BEGIN MATERIAL SUPPLIED
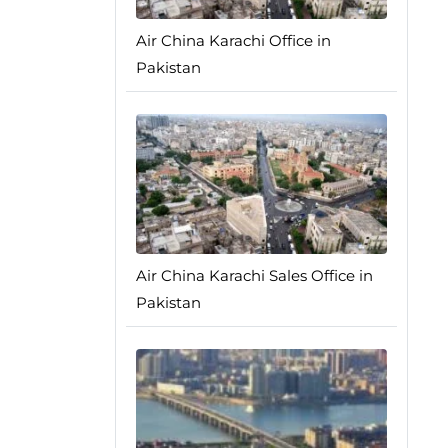
Air China Karachi Office in
Pakistan
Air China Karachi Sales Office in
Pakistan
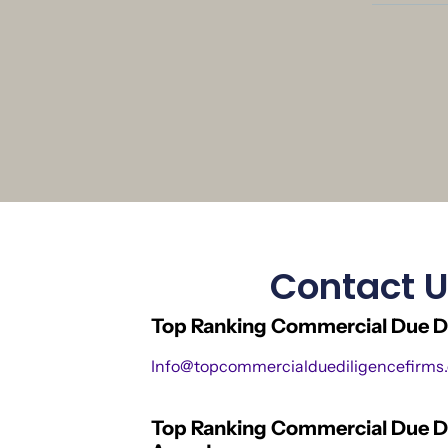
Contact 
Top Ranking Commercial Due Di
Info@topcommercialduediligencefirms
Top Ranking Commercial Due D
END MATERIAL SUPPLIED
PROBLEM DESCRIPTION >> Word for word, please return the lines from the one containing "Top Ranking Commercial Due Di" through the end of the listing, both ends included, and nothing else.

SOLUTION FOR THIS EXERCISE >>
Top Ranking Commercial Due Di
Info@topcommercialduediligencefirms
Top Ranking Commercial Due D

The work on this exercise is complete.